The Hillsborough County State Attorney's Office is investigating whether Orkin performed shoddy work on public schools by incorrectly applying chemicals and allowing termites to return weeks after treatment.

The nation's largest pest control company also is being investigated by the Federal Trade Commission and the state Department of Agriculture and Consumer Services. The Florida Attorney General's Office is continuing its inquiry into the company.

A group of Tampa Bay area residents who sued Orkin last year have asked a judge to let other disgruntled Florida customers join the lawsuit over subterranean termites, which cause more damage to U.S. homes than storms and fires combined. A Hillsborough judge will rule in December.

Area customers say Orkin provided inadequate inspections and treatments, failed to return to homes with lifetime guarantees and did not keep promises made in ads. Some even say company employees forged signatures to cover up their deceit.

"Termites happen in Florida, but not like with me," said Maria Garcia, one of the latest residents to join the suit. "They never went away. I was surprised. But I'm really more worried because I don't want to have my house gone."

Mrs. Garcia, 52, who lives in Temple Terrace with her husband and daughter, first called Orkin in 1992 after termites swarmed the family's 5,000 square foot Mediterranean-style villa on the Hillsborough River. She said the termites have returned each spring. Her husband, Mario Garcia, teaches graphics and design as a visiting instructor at the Poynter Institute for Media Studies.

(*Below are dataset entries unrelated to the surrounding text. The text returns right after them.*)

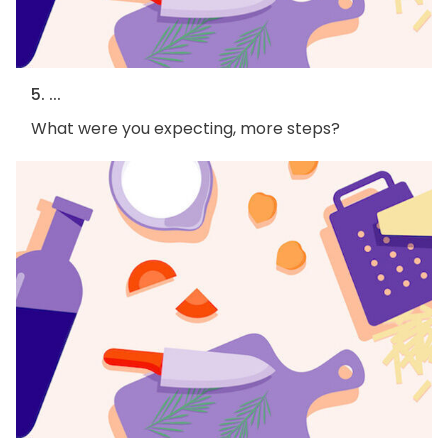
5. ...
What were you expecting, more steps?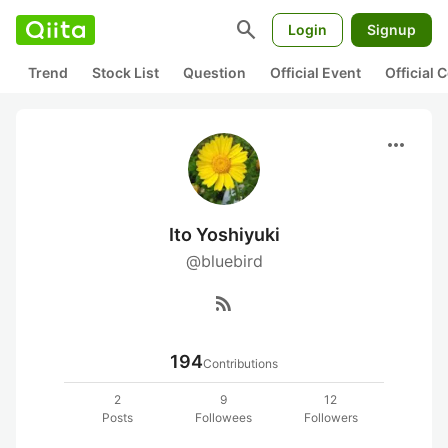
search
Login
Signup
Trend
Stock List
Question
Official Event
Official
more_horiz
Ito Yoshiyuki
@bluebird
rss_feed
194
Contributions
2
9
12
Posts
Followees
Followers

Poynter owns controlling stock in Times Publishing Co., the owner of the St. Petersburg Times.

Daniel Clark, Mrs. Garcia's attorney, said he has spoken to hundreds of customers who have had problems with Orkin. Clark said he also is working with two condominium associations.

Martha May, Orkin's director of public relations, said the company is aware of the four investigations and is cooperating with authorities. She said she did not know the specifics of the cases and could not comment further.

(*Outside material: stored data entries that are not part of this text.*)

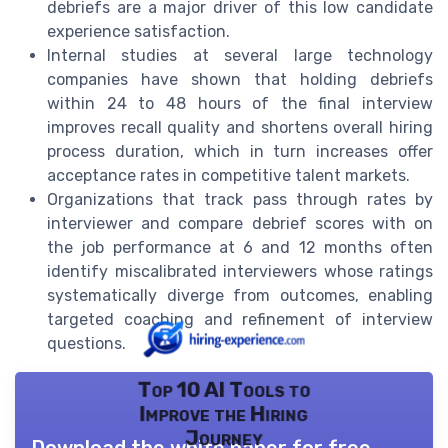
debriefs are a major driver of this low candidate
experience satisfaction.
Internal studies at several large technology
companies have shown that holding debriefs
within 24 to 48 hours of the final interview
improves recall quality and shortens overall hiring
process duration, which in turn increases offer
acceptance rates in competitive talent markets.
Organizations that track pass through rates by
interviewer and compare debrief scores with on
the job performance at 6 and 12 months often
identify miscalibrated interviewers whose ratings
systematically diverge from outcomes, enabling
targeted coaching and refinement of interview
questions.
Top 10 AI Tools to
Improve the Hiring
Journey
Download the white paper for free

The Atlanta-based company, which touts itself as the "leading provider of pest and termite control services throughout the United States," has more than 400 branches across the nation, serving more than 1.6-million customers.

The 99-year-old company has been investigated in other states and has been challenged in court several times in Florida. Here are some of the latest investigations involving the Tampa Bay area:

The Hillsborough County State Attorney's Office began an inquiry after the county school district turned over its Orkin records, said Mark Hart, a district spokesman.

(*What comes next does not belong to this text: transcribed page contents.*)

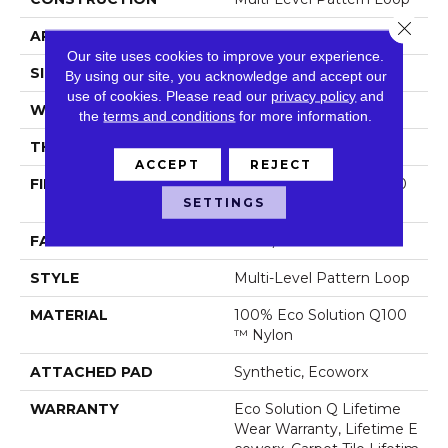
Close 
APPLICATION
Commercial
Our site uses cookies to improve your experience.
SIZE
24 In
By using our site, you acknowledge and accept our
use of cookies.
Please read our
privacy policy
and
WIDTH
24 In
the
terms and conditions
for more information.
THICKNESS
0.104 In
ACCEPT
REJECT
FIBER
100% Eco Solution Q100
SETTINGS
™ Nylon
FACE WEIGHT
19 Oz/yd²
STYLE
Multi-Level Pattern Loop
MATERIAL
100% Eco Solution Q100
™ Nylon
ATTACHED PAD
Synthetic, Ecoworx
WARRANTY
Eco Solution Q Lifetime
Wear Warranty, Lifetime E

The company has worked on 19 county schools since 1989, including Hillsborough High School this school year.

As early as 1992, the district considered severing business ties with Orkin because termites returned after just a couple of months, Hart said. There also was a question about whether the company falsified gas readings and only used some of the gas needed to kill termites.

School officials were told that their bid process did not allow them to exclude Orkin, Hart said. The company continued to work for the school system, but the last time they were forced to sign a contract that they would do the work right the first time.

Craig Clendinen, a Hillsborough County assistant state attorney who heads the office's Special Prosecutions Unit, confirmed that Orkin is under investigation, but he would not give specifics of the case.

The Florida Attorney General's Office is investigating whether Orkin has instituted a policy to prevent customers from receiving the warranties they paid for, said Bob Buchner of the Attorney General's Office.

The Florida Department of Agriculture and Consumer Services is looking into whether Orkin employees falsified inspection reports in Tampa, Sarasota, Orlando and Gainesville, said Terry McElroy, department spokesman.

McElroy said the department is trying to determine whether employees failed to follow through on inspections and then forged signatures of homeowners indicating they had. He said he expects the investigation should wrap up in a few weeks.

FTC officials would not comment about their investigation but May, of Orkin, said the inquiry focuses on the company's advertisements.